Dans quelques jours, je retournerai dans la ville, animée par ses stands de cuisine de rue et son marché de nuit très animé. Mais d’abord, je laisse derrière moi la rivière Kok et je me dirige vers le Triangle d’Or pour m’immerger dans la vie des Akha lors d’un séjour chez l’habitant. Les collines vertes escarpées et les maisons de thé isolées cachent d’étranges attractions, dont la Doi Tung Royal Villa, l’ancienne résidence de SAR la princesse Srinagarindra – un mélange architectural fou de chalet suisse géant, de maison traditionnelle en teck de Lanna et de bungalow en tôle ondulée dans le style de celui qu’habitait le seigneur de la guerre de l’opium Khun Sa dans les années 1960. En cours de route, je m’arrête à la charmante station de montagne Phu Chaisai, recouverte de végétation, fruit du travail de Sudavdee Kriangkrai, l’un des principaux architectes d’intérieur de Thaïlande. Là, le chef Ato me fait essayer un nouveau menu Akha : curry de poisson sec, salade de pak choi, champignons sautés et poulet sauté. La nourriture Akha est simple et naturelle, comme une nourriture saine, dit Kriangkrai. Mais les Akha sont des cuisiniers naturellement talentueux. Ato fait une pizza Lanna avec de la saucisse du nord et de l’ananas de Chiang Rai. Suivi d’une merveilleuse fricassée d’agneau français. Vous en voulez ? Hélas, je dois décliner le plat supplémentaire. Je dois me rendre à Ban Apha Pattana, et je ne veux pas me couper l’appétit avec l’aliment de base de la tribu, les vers de bambou.

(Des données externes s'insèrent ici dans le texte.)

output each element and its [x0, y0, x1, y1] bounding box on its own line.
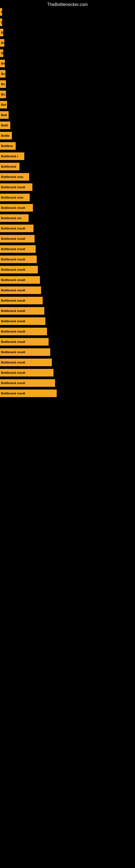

Thailande, la vie de village

Ban Apha Pattana est l’un des quelque 50 villages Akha, abritant conjointement une population d’environ 60 000 personnes qui ont commencé à arriver de Hunnan en Chine au début des années 1900 pour occuper les collines isolées et vides. En raison de leur isolement, nombre d’entre eux ont conservé leur propre langue et leurs propres coutumes. Bien que certains soient devenus bouddhistes ou chrétiens, les Akha étaient à l’origine animistes, croyant que les objets, les lieux et les créatures possèdent tous une essence spirituelle distincte.

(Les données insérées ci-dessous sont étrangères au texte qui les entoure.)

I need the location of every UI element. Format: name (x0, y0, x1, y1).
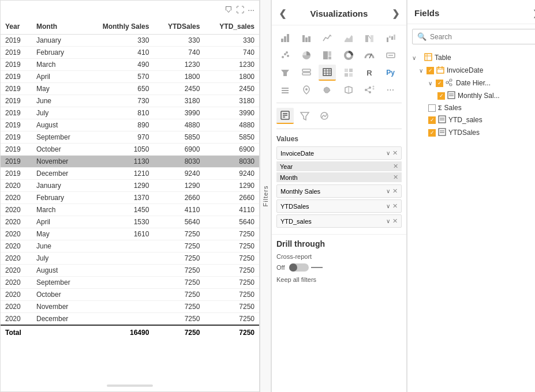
svg-rect-8 (371, 35, 373, 42)
total-label: Total (1, 325, 32, 340)
viz-gauge[interactable] (361, 47, 378, 63)
ytd-sales-chevron[interactable]: ∨ (386, 218, 390, 224)
viz-more[interactable]: ··· (382, 82, 399, 98)
field-label: InvoiceDate (447, 66, 535, 74)
svg-point-60 (446, 81, 448, 84)
field-checkbox[interactable] (428, 116, 436, 124)
viz-table[interactable] (319, 65, 336, 81)
viz-card[interactable] (382, 47, 399, 63)
table-cell: 1610 (85, 228, 154, 240)
field-tree-item[interactable]: ∨Table (407, 51, 535, 64)
year-sub-pill[interactable]: Year ✕ (276, 161, 402, 171)
viz-decomp-tree[interactable] (361, 82, 378, 98)
ytd-sales-pill[interactable]: YTD_sales ∨ ✕ (276, 214, 402, 228)
svg-rect-71 (439, 129, 446, 135)
viz-filter-pane-icon[interactable] (296, 108, 313, 124)
table-row: 2019March49012301230 (1, 59, 259, 71)
table-cell: June (32, 95, 85, 107)
viz-ribbon-chart[interactable] (361, 30, 378, 46)
viz-shape-map[interactable] (340, 82, 357, 98)
field-checkbox[interactable] (436, 80, 443, 87)
expand-arrow[interactable]: ∨ (412, 55, 416, 61)
col-monthly-sales: Monthly Sales (85, 19, 154, 35)
table-cell: 3180 (204, 95, 259, 107)
viz-area-chart[interactable] (340, 30, 357, 46)
search-box[interactable]: 🔍 (412, 29, 535, 44)
table-cell: October (32, 144, 85, 156)
field-tree-item[interactable]: ∨Date Hier...··· (407, 77, 535, 89)
fields-right-arrow[interactable]: ❯ (533, 9, 535, 18)
viz-treemap[interactable] (319, 47, 336, 63)
viz-line-chart[interactable] (319, 30, 336, 46)
right-nav-arrow[interactable]: ❯ (392, 8, 399, 19)
viz-format-icon[interactable] (276, 108, 294, 124)
toggle-thumb (289, 263, 297, 272)
viz-analytics-icon[interactable] (316, 108, 333, 124)
month-sub-pill[interactable]: Month ✕ (276, 172, 402, 182)
field-tree-item[interactable]: YTD_sales (407, 114, 535, 126)
monthly-sales-chevron[interactable]: ∨ (386, 188, 390, 194)
expand-arrow[interactable]: ∨ (419, 67, 423, 74)
table-cell: 4110 (204, 204, 259, 216)
svg-line-63 (448, 81, 450, 82)
ytdsales-pill[interactable]: YTDSales ∨ ✕ (276, 199, 402, 213)
viz-stacked-bar[interactable] (276, 30, 294, 46)
search-input[interactable] (430, 33, 535, 41)
ytdsales-close[interactable]: ✕ (392, 202, 398, 210)
ytdsales-chevron[interactable]: ∨ (386, 203, 390, 209)
invoice-date-chevron[interactable]: ∨ (386, 150, 390, 156)
table-row: 2020April153056405640 (1, 216, 259, 228)
invoice-date-close[interactable]: ✕ (392, 149, 398, 157)
field-checkbox[interactable] (428, 104, 436, 112)
field-tree-item[interactable]: YTDSales (407, 126, 535, 139)
filters-tab[interactable]: Filters (260, 0, 271, 392)
monthly-sales-pill[interactable]: Monthly Sales ∨ ✕ (276, 184, 402, 198)
field-tree-item[interactable]: Monthly Sal... (407, 89, 535, 102)
total-monthly-sales: 16490 (85, 325, 154, 340)
year-close[interactable]: ✕ (393, 163, 398, 170)
ytd-sales-close[interactable]: ✕ (392, 217, 398, 225)
viz-multi-row-card[interactable] (298, 65, 315, 81)
viz-bar-chart[interactable] (298, 30, 315, 46)
table-row: 2020March145041104110 (1, 204, 259, 216)
toggle-track[interactable] (289, 263, 309, 272)
viz-slicer[interactable] (276, 82, 294, 98)
invoice-date-label: InvoiceDate (280, 150, 314, 157)
focus-icon[interactable]: ⛶ (236, 5, 244, 14)
viz-matrix[interactable] (340, 65, 357, 81)
ytd-sales-label: YTD_sales (280, 218, 312, 225)
table-row: 2020July72507250 (1, 252, 259, 265)
field-tree-item[interactable]: ΣSales (407, 102, 535, 114)
table-cell: 8030 (204, 156, 259, 168)
more-options-icon[interactable]: ··· (248, 5, 255, 14)
viz-pie-chart[interactable] (298, 47, 315, 63)
toggle-switch[interactable] (289, 263, 323, 272)
viz-map[interactable] (298, 82, 315, 98)
viz-funnel[interactable] (276, 65, 294, 81)
expand-arrow[interactable]: ∨ (428, 80, 432, 86)
table-cell: 1050 (85, 144, 154, 156)
viz-r-visual[interactable]: R (361, 65, 378, 81)
month-close[interactable]: ✕ (393, 174, 398, 181)
field-tree-item[interactable]: ∨InvoiceDate (407, 64, 535, 77)
viz-scatter[interactable] (276, 47, 294, 63)
svg-rect-9 (387, 37, 388, 42)
svg-rect-12 (394, 35, 395, 40)
viz-python[interactable]: Py (382, 65, 399, 81)
table-cell: 8030 (154, 156, 204, 168)
table-cell: 7250 (204, 240, 259, 252)
field-checkbox[interactable] (437, 92, 445, 100)
viz-filled-map[interactable] (319, 82, 336, 98)
table-row: 2020October72507250 (1, 289, 259, 301)
field-checkbox[interactable] (428, 129, 436, 137)
monthly-sales-close[interactable]: ✕ (392, 187, 398, 195)
filter-icon[interactable]: ⛉ (225, 5, 233, 14)
table-cell: 2019 (1, 47, 32, 59)
drill-through-title: Drill through (276, 239, 402, 248)
viz-waterfall-chart[interactable] (382, 30, 399, 46)
invoice-date-pill[interactable]: InvoiceDate ∨ ✕ (276, 146, 402, 160)
field-checkbox[interactable] (426, 67, 434, 74)
table-cell: May (32, 83, 85, 95)
left-nav-arrow[interactable]: ❮ (279, 8, 286, 19)
viz-donut[interactable] (340, 47, 357, 63)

À moitié caché dans le feuillage en bordure du village se trouve le vieux portail des esprits en bois, une sorte de scanner animiste qui protégeait la communauté des êtres malveillants. D’autres croyances, telles que la qualité fantomatique des jumeaux qui exigeait qu’ils soient tués, appartiennent désormais à l’histoire. Tout comme l’opium, sauf chez un nombre décroissant de personnes âgées dans les collines. Pour l’essentiel, les Akha cultivent du maïs, du riz, des ananas et des légumes dans les petits champs parsemés dans les collines, élèvent du bétail, pêchent et, de plus en plus, offrent des séjours en B&B aux randonneurs. Les quatre petites chambres de mon hôte, Amoe Chermu, chacune avec sa douche et ses toilettes attenantes en béton et en tôle ondulée, rapportent près de la moitié du revenu familial, tandis que 10 % des revenus sont reversés à la communauté du village.

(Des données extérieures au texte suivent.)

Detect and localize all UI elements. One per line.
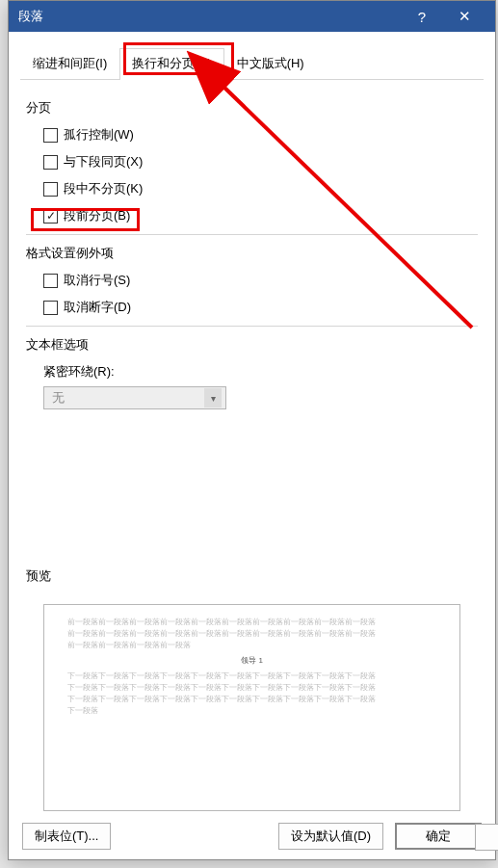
dialog-title: 段落: [18, 8, 401, 25]
button-label: 确定: [426, 828, 451, 845]
tight-wrap-select[interactable]: 无 ▾: [43, 386, 226, 409]
keep-with-next-label: 与下段同页(X): [64, 153, 143, 171]
format-exceptions-label: 格式设置例外项: [26, 245, 478, 262]
tight-wrap-value: 无: [52, 389, 65, 407]
divider: [26, 234, 478, 235]
tab-chinese-typography[interactable]: 中文版式(H): [224, 48, 317, 80]
suppress-hyphen-label: 取消断字(D): [64, 299, 131, 316]
preview-line: 下一段落下一段落下一段落下一段落下一段落下一段落下一段落下一段落下一段落下一段落: [67, 682, 436, 694]
partial-button[interactable]: 设为: [475, 824, 498, 851]
preview-line: 前一段落前一段落前一段落前一段落前一段落前一段落前一段落前一段落前一段落前一段落: [67, 628, 436, 640]
page-break-before-label: 段前分页(B): [64, 207, 130, 224]
keep-lines-row[interactable]: 段中不分页(K): [43, 180, 478, 197]
tab-indent-spacing[interactable]: 缩进和间距(I): [20, 48, 119, 80]
preview-line: 下一段落: [67, 705, 436, 717]
tab-line-page-breaks[interactable]: 换行和分页(P): [119, 48, 223, 80]
tight-wrap-label: 紧密环绕(R):: [43, 363, 478, 381]
chevron-down-icon: ▾: [204, 388, 222, 408]
suppress-hyphen-row[interactable]: 取消断字(D): [43, 299, 478, 316]
preview-label: 预览: [26, 567, 478, 585]
widow-control-label: 孤行控制(W): [64, 126, 134, 144]
help-button[interactable]: ?: [401, 1, 443, 32]
widow-control-row[interactable]: 孤行控制(W): [43, 126, 478, 144]
page-break-before-checkbox[interactable]: [43, 209, 58, 224]
tab-strip: 缩进和间距(I) 换行和分页(P) 中文版式(H): [20, 47, 484, 80]
keep-lines-checkbox[interactable]: [43, 182, 58, 197]
tab-label: 换行和分页(P): [132, 56, 211, 70]
button-label: 制表位(T)...: [35, 828, 98, 845]
tab-label: 中文版式(H): [237, 56, 304, 70]
tabstops-button[interactable]: 制表位(T)...: [22, 823, 111, 850]
preview-line: 前一段落前一段落前一段落前一段落: [67, 640, 436, 651]
set-default-button[interactable]: 设为默认值(D): [278, 823, 383, 850]
button-label: 设为默认值(D): [291, 828, 371, 845]
preview-box: 前一段落前一段落前一段落前一段落前一段落前一段落前一段落前一段落前一段落前一段落…: [43, 604, 460, 811]
suppress-line-numbers-label: 取消行号(S): [64, 272, 130, 289]
titlebar: 段落 ? ✕: [9, 1, 495, 32]
widow-control-checkbox[interactable]: [43, 128, 58, 143]
page-break-before-row[interactable]: 段前分页(B): [43, 207, 478, 224]
suppress-line-numbers-row[interactable]: 取消行号(S): [43, 272, 478, 289]
tab-content: 分页 孤行控制(W) 与下段同页(X) 段中不分页(K) 段前分页(B) 格式设…: [9, 80, 495, 413]
preview-line: 下一段落下一段落下一段落下一段落下一段落下一段落下一段落下一段落下一段落下一段落: [67, 694, 436, 705]
ok-button[interactable]: 确定: [395, 823, 482, 850]
textbox-options-label: 文本框选项: [26, 336, 478, 354]
keep-with-next-row[interactable]: 与下段同页(X): [43, 153, 478, 171]
keep-lines-label: 段中不分页(K): [64, 180, 143, 197]
paragraph-dialog: 段落 ? ✕ 缩进和间距(I) 换行和分页(P) 中文版式(H) 分页 孤行控制…: [8, 0, 496, 860]
preview-line: 下一段落下一段落下一段落下一段落下一段落下一段落下一段落下一段落下一段落下一段落: [67, 671, 436, 682]
tab-label: 缩进和间距(I): [33, 56, 107, 70]
button-row: 制表位(T)... 设为默认值(D) 确定: [9, 823, 495, 850]
suppress-hyphen-checkbox[interactable]: [43, 301, 58, 315]
suppress-line-numbers-checkbox[interactable]: [43, 274, 58, 288]
preview-section: 预览: [26, 560, 478, 594]
pagination-section-label: 分页: [26, 99, 478, 117]
close-button[interactable]: ✕: [443, 1, 485, 32]
keep-with-next-checkbox[interactable]: [43, 155, 58, 170]
preview-center-line: 领导 1: [67, 655, 436, 667]
preview-line: 前一段落前一段落前一段落前一段落前一段落前一段落前一段落前一段落前一段落前一段落: [67, 617, 436, 628]
divider: [26, 326, 478, 327]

Rien de tel qu’une nuit dans les collines pour apprécier l’attrait de la campagne de Chiang Rai, délicieusement fraîche après la chaleur étouffante de Bangkok. En tirant la couverture vers le haut lors de mon premier matin, des craquements indiquent des mouvements sur la terrasse en bambou de la hutte et sur les échelles qui relient le fouillis de bâtiments sur pilotis parmi le feuillage épais de la pente. Au niveau du sol, dans la grande cuisine sombre, mes hôtes allument les feux pour le petit-déjeuner et les chiots et les poulets commencent à se promener avec espoir parmi les meubles.

Chermu m’apporte du thé noir et sa femme et sa sœur me sourient, toutes deux dans leurs robes indigo brodées et leurs ornements de tête en métal argenté. Les tenues de cérémonie Akha ne sont pas portées uniquement pour les spectacles touristiques, comme je l’avais cyniquement soupçonné. En effet, les deux filles de Chermu, qui étudient à l’université, gardent leurs vêtements traditionnels à la maison.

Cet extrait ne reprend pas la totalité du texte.